Od lat w programach rozwojowych SENSE consulting kierowanych do pracowników różnych branż powtarzamy i pokazujemy, że (za Hipokratesem) „lepiej zapobiegać niż leczyć”. Dziś ogromną rolą pracodawców jest świadome wsparcie pracowników w przezwyciężaniu tych złych przyzwyczajeń. W uczeniu ich nowych dobrych nawyków dbania o głowę i ciało. W Polsce na wielu uczelniach można już dziś „studiować szczęście”, np.: Brainologię – Zarządzanie Dobrostanem w WSAiB, Pozytywną organizację – well-being (dobrostan) i zdrowie w miejscu pracy w Akademii Leona Koźmińskiego, Psychologię Pozytywną: budowanie dobrostanu i przezwyciężanie kryzysów w WSB. To kilka pierwszych przykładów z brzegu, które prowadzą nas – specjalistów zajmujących się rozwojem ludzi i organizacji – do wniosku, że uczenie sprzedaży, zarządzania, obsługi programów komputerowych itp. należy uzupełnić o uczenie zdrowia i szczęścia.
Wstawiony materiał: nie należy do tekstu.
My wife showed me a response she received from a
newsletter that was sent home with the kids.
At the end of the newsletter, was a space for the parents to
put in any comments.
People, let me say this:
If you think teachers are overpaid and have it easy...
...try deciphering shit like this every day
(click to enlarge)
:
Najlepszy sprzedawca czy menadżer nie spełni własnych i pracodawcy oczekiwań jeśli brak zdrowia i dobrostanu uniemożliwi mu skorzystanie ze swojej imponującej wiedzy, doskonałych umiejętności, wielkiego doświadczenia. Zdrowie zaczyna jawić się jako fundament efektywności i sukcesu organizacji. Wreszcie, na zdrowie warto spojrzeć jak na kompetencje. Jako społeczeństwo potrzebujemy nauczyć się być zdrowi. Żyć zdrowo i szczęśliwie. Nikt tego nikomu nie daje, nigdzie się tego nie kupuje, nie można tego dziedziczyć, ale można się tego nauczyć.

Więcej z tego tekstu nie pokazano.